__TASK OBJECTIVE__:
Could you write out, exactly, every line from the top of the data through the line holding "Протокол от комисия з"? Omit the pictures.

__EXCERPTED DATA__:

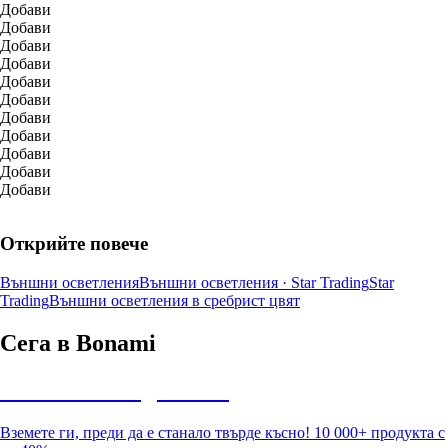
Добави
Добави
Добави
Добави
Добави
Добави
Добави
Добави
Добави
Добави
Добави
Открийте повече
Външни осветления
Външни осветления · Star Trading
Star
Trading
Външни осветления в сребрист цвят
Сега в Bonami
Summer Sale до -40%
Вземете ги, преди да е станало твърде късно! 10 000+ продукта с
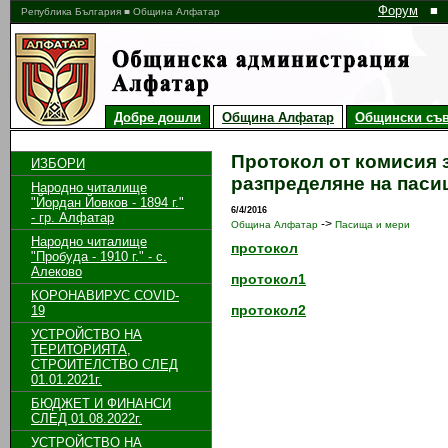
Форум
■
Република България ■ Община Алфатар
Добре дошли
Община Алфатар
Общински съв
Протокол от комисия з
ИЗБОРИ
разпределяне на паси
Народно читалище
"Йордан Йовков - 1894 г."
6/4/2016
- гр. Алфатар
->
Община Алфатар
Пасища и мери
Народно читалище
протокол
"Пробуда - 1910 г." - с.
Алеково
протокол1
КОРОНАВИРУС COVID-
протокол2
19
УСТРОЙСТВО НА
ТЕРИТОРИЯТА,
СТРОИТЕЛСТВО СЛЕД
01.01.2021г.
БЮДЖЕТ И ФИНАНСИ
СЛЕД 01.08.2022г.
УСТРОЙСТВО НА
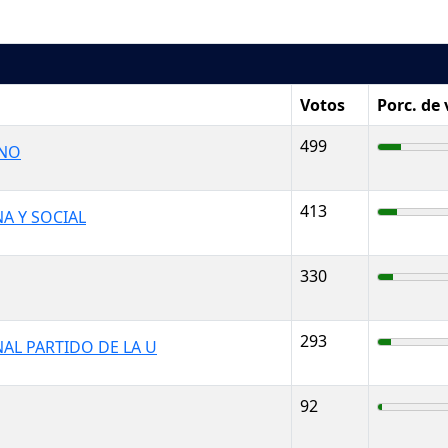
Votos
Porc. de
499
ANO
413
A Y SOCIAL
330
293
AL PARTIDO DE LA U
92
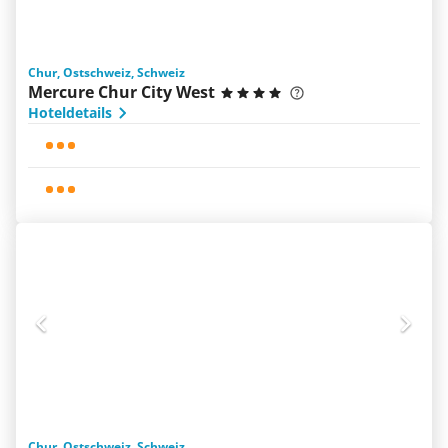
Chur, Ostschweiz, Schweiz
Mercure Chur City West
Hoteldetails
Chur, Ostschweiz, Schweiz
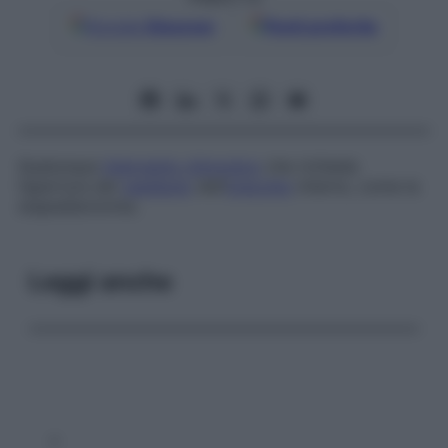
Google
Discover
Fonti preferite
Qualunque
intervento chirurgico
che richieda
l’apertura del
vestibolo
dell’
orecchio
interno, come la
stapediectomia.
Leggi anche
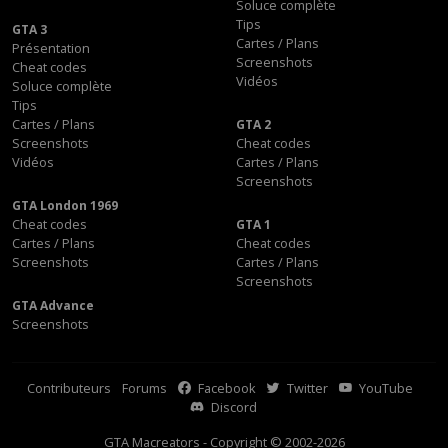
Soluce complète
Tips
GTA 3
Cartes / Plans
Présentation
Screenshots
Cheat codes
Vidéos
Soluce complète
Tips
Cartes / Plans
GTA 2
Screenshots
Cheat codes
Vidéos
Cartes / Plans
Screenshots
GTA London 1969
Cheat codes
GTA 1
Cartes / Plans
Cheat codes
Screenshots
Cartes / Plans
Screenshots
GTA Advance
Screenshots
Contributeurs
Forums
Facebook
Twitter
YouTube
Discord
GTA Macreators - Copyright © 2002-2026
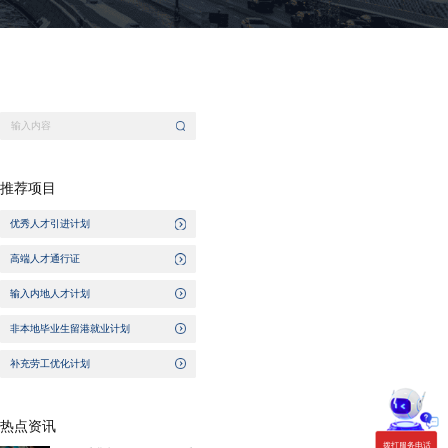
推荐项目
优秀人才引进计划
高端人才通行证
输入内地人才计划
非本地毕业生留港就业计划
补充劳工优化计划
热点资讯
拨打服务电话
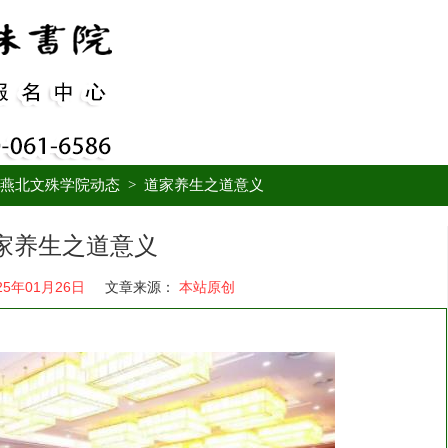
燕北文殊学院动态
>
道家养生之道意义
家养生之道意义
25年01月26日
文章来源：
本站原创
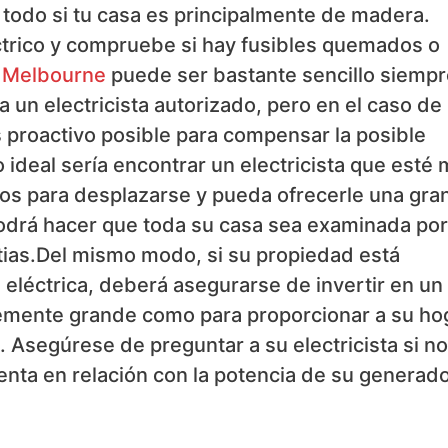
 todo si tu casa es principalmente de madera.
ctrico y compruebe si hay fusibles quemados o
n Melbourne
puede ser bastante sencillo siempr
 un electricista autorizado, pero en el caso de 
 proactivo posible para compensar la posible
 ideal sería encontrar un electricista que esté
os para desplazarse y pueda ofrecerle una gra
odrá hacer que toda su casa sea examinada por
tias.Del mismo modo, si su propiedad está
léctrica, deberá asegurarse de invertir en un
temente grande como para proporcionar a su ho
 Asegúrese de preguntar a su electricista si no
nta en relación con la potencia de su generado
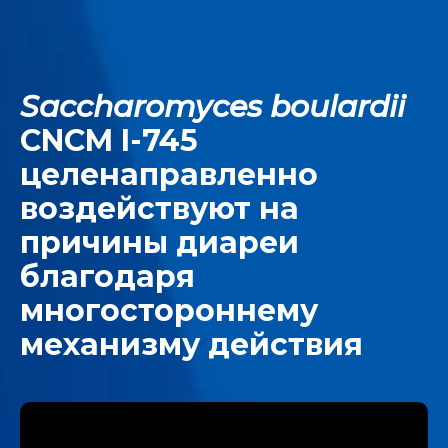
Saccharomyces boulardii
CNCM I-745
целенаправленно
воздействуют на
причины диареи
благодаря
многостороннему
механизму действия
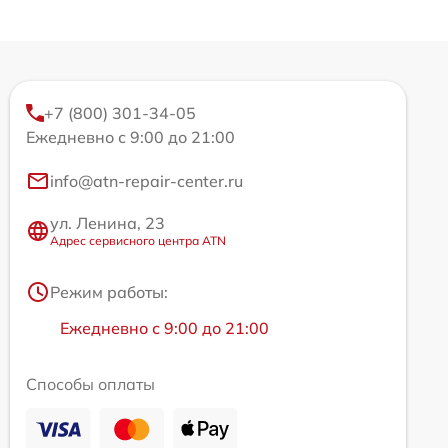
+7 (800) 301-34-05
Ежедневно с 9:00 до 21:00
info@atn-repair-center.ru
ул. Ленина, 23
Адрес сервисного центра ATN
Режим работы:
Ежедневно с 9:00 до 21:00
Способы оплаты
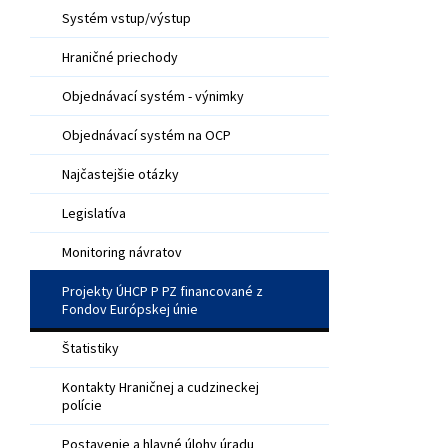
Systém vstup/výstup
Hraničné priechody
Objednávací systém - výnimky
Objednávací systém na OCP
Najčastejšie otázky
Legislatíva
Monitoring návratov
Projekty ÚHCP P PZ financované z
Fondov Európskej únie
Štatistiky
Kontakty Hraničnej a cudzineckej
polície
Postavenie a hlavné úlohy úradu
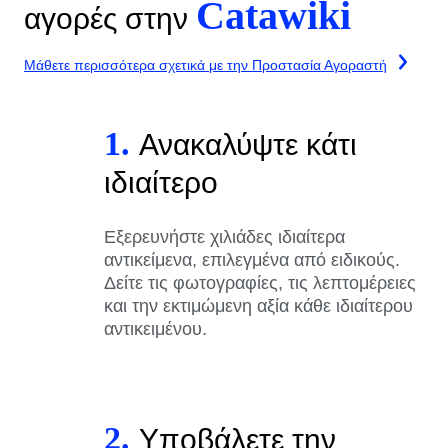
Catawiki
αγορές στην
Μάθετε περισσότερα σχετικά με την Προστασία Αγοραστή
1.
Ανακαλύψτε κάτι
ιδιαίτερο
Εξερευνήστε χιλιάδες ιδιαίτερα
αντικείμενα, επιλεγμένα από ειδικούς.
Δείτε τις φωτογραφίες, τις λεπτομέρειες
και την εκτιμώμενη αξία κάθε ιδιαίτερου
αντικειμένου.
2.
Υποβάλετε την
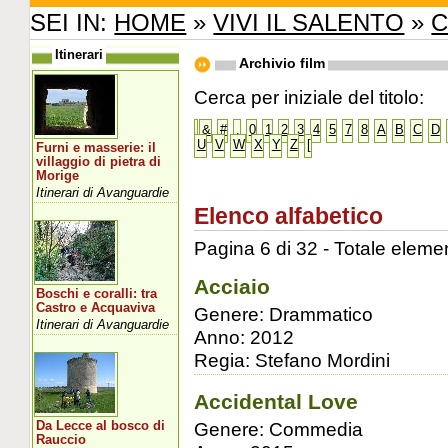
SEI IN:
HOME
»
VIVI IL SALENTO
»
C
Itinerari
Archivio film
Cerca per iniziale del titolo:
&
#
.
0
1
2
3
4
5
7
8
A
B
C
D
U
V
W
X
Y
Z
[
Furni e masserie: il
villaggio di pietra di
Morige
Itinerari di Avanguardie
Elenco alfabetico
Pagina 6 di 32 - Totale elemen
Acciaio
Boschi e coralli: tra
Castro e Acquaviva
Genere: Drammatico
Itinerari di Avanguardie
Anno: 2012
Regia: Stefano Mordini
Accidental Love
Genere: Commedia
Da Lecce al bosco di
Rauccio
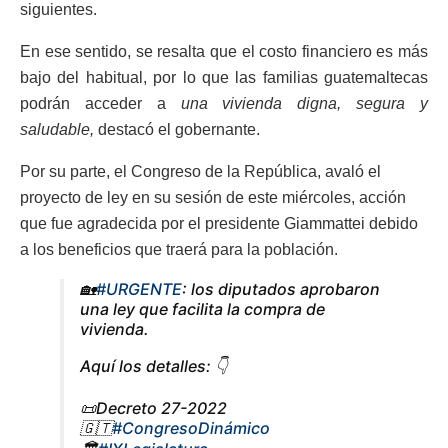
siguientes.
En ese sentido, se resalta que el costo financiero es más
bajo del habitual, por lo que las familias guatemaltecas
podrán acceder a
una vivienda digna, segura y
saludable,
destacó el gobernante.
Por su parte, el Congreso de la Repúbli
ca, avaló el
proyecto de ley en su sesión de este miércoles, acción
que fue agradecida por el presidente Giammattei debido
a los beneficios que traerá para la población.
🏡
#URGENTE
: los diputados aprobaron
una ley que facilita la compra de
vivienda.
Aquí los detalles: 👇
📜Decreto 27-2022
🇬🇹
#CongresoDinámico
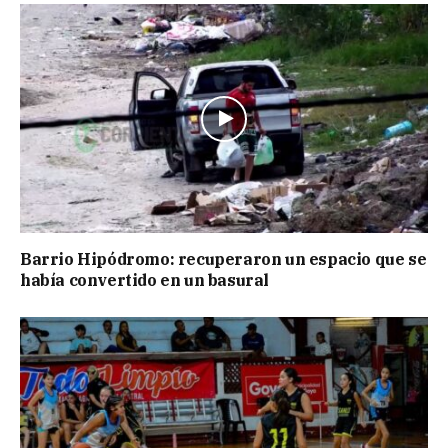
Barrio Hipódromo: recuperaron un espacio que se
había convertido en un basural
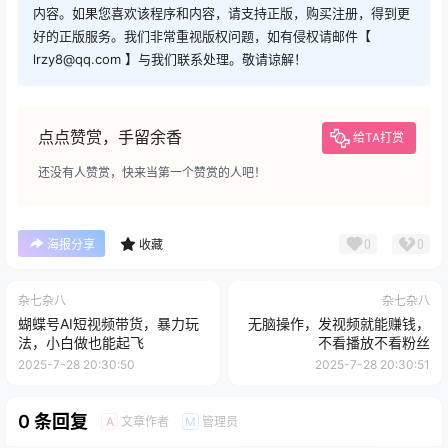
内容。如果您喜欢该程序和内容，请支持正版，购买注册，得到更
好的正版服务。我们非常重视版权问题，如有侵权请邮件【
lrzy8@qq.com 】与我们联系处理。敬请谅解！
点点赞赏，手留余香
给TA打赏
还没有人赞赏，快来当第一个赞赏的人吧！
0
0
海报分享
收藏
杂七杂八
杂七杂八
蝴蝶号AI短视频带货，暴力玩
无脑操作，发视频就能赚钱，
法，小白做也能起飞
不看播放不看粉丝
2025-7-28 20:30:50
2025-7-28 20:30:51
0 条回复
文章作者
管理员
A
M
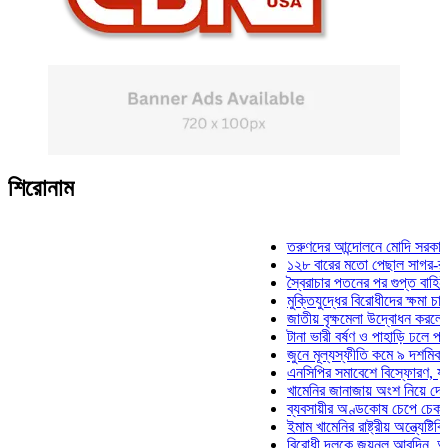
শিরোনাম
তরুণদের আন্দোলনে মোদি সরকার দুর্বল 
১২৮ বারের মতো পেছাল সাগর-রুনি হত্
স্বৈরাচার পতনের পর গুপ্ত বাহিনীর আত্ম
মুক্তিযুদ্ধের বিরোধীদের ক্ষমা চাইতে হব
জাতীয় বৃক্ষমেলা উদ্বোধন করলেন প্রধান
টানা ভারী বর্ষণ ও পাহাড়ি ঢলে পানিবন্দি 
জুনে মূল্যস্ফীতি কমে ৯ দশমিক ১৬ 
এনসিপির সমাবেশে বিস্ফোরণ, যুবলীগের
খামেনির জানাজায় অংশ নিয়ে দেশে ফির
ব্যবসায়ীর অণ্ডকোষ চেপে চেক-স্ট্যাম্
ইমাম খামেনির রাষ্ট্রীয় অন্ত্যেষ্টিক্রি
বিরোধী দলকে জয়নুল আবদিন, আপনারা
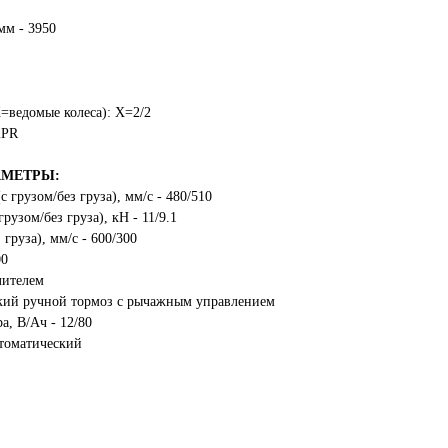
мм - 3950
X=ведомые колеса): X=2/2
2PR
АМЕТРЫ:
 грузом/без груза), мм/с - 480/510
рузом/без груза), кН - 11/9.1
 груза), мм/с - 600/300
00
лителем
кий ручной тормоз с рычажным управлением
, В/Ач - 12/80
томатический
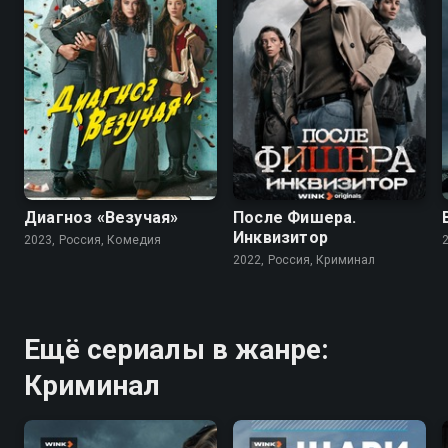
7.4
7.9
6.8
Диагноз «Везучая»
После Фишера.
Инквизитор
2023, Россия, Комедия
2022, Россия, Криминал
Ещё сериалы в жанре:
Криминал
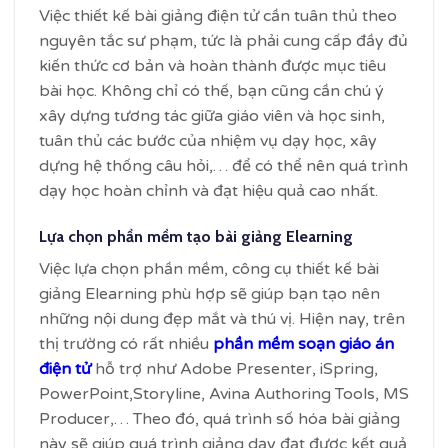
Việc thiết kế bài giảng điện tử cần tuân thủ theo
nguyên tắc sư phạm, tức là phải cung cấp đầy đủ
kiến thức cơ bản và hoàn thành được mục tiêu
bài học. Không chỉ có thế, bạn cũng cần chú ý
xây dựng tương tác giữa giáo viên và học sinh,
tuân thủ các bước của nhiệm vụ dạy học, xây
dựng hệ thống câu hỏi,… để có thể nên quá trình
dạy học hoàn chỉnh và đạt hiệu quả cao nhất.
Lựa chọn phần mềm tạo bài giảng Elearning
Việc lựa chọn phần mềm, công cụ thiết kế bài
giảng Elearning phù hợp sẽ giúp bạn tạo nên
những nội dung đẹp mắt và thú vị. Hiện nay, trên
thị trường có rất nhiều
phần mềm soạn giáo án
điện tử
hỗ trợ như Adobe Presenter, iSpring,
PowerPoint,Storyline, Avina Authoring Tools, MS
Producer,… Theo đó, quá trình số hóa bài giảng
này sẽ giúp quá trình giảng dạy đạt được kết quả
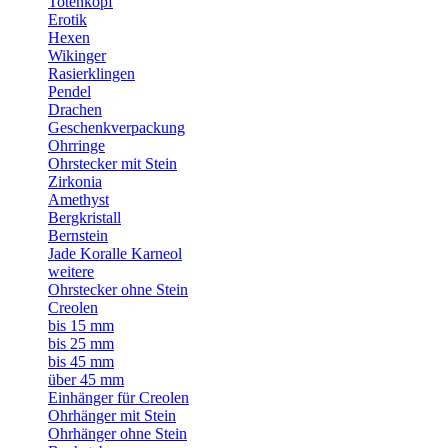
Totenkopf
Erotik
Hexen
Wikinger
Rasierklingen
Pendel
Drachen
Geschenkverpackung
Ohrringe
Ohrstecker mit Stein
Zirkonia
Amethyst
Bergkristall
Bernstein
Jade Koralle Karneol
weitere
Ohrstecker ohne Stein
Creolen
bis 15 mm
bis 25 mm
bis 45 mm
über 45 mm
Einhänger für Creolen
Ohrhänger mit Stein
Ohrhänger ohne Stein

__OUTPUT BELOW__:
Добави
Добави
Добави
Добави
Добави
Добави
Добави
Добави
Добави
Добави
Добави
Открийте повече
Външни осветления
Външни осветления · Star Trading
Star
Trading
Външни осветления в сребрист цвят
Сега в Bonami
Summer Sale до -40%
Вземете ги, преди да е станало твърде късно! 10 000+ продукта с
Форум
■
Република България ■ Община Алфатар
Добре дошли
Община Алфатар
Общински съв
Протокол от комисия з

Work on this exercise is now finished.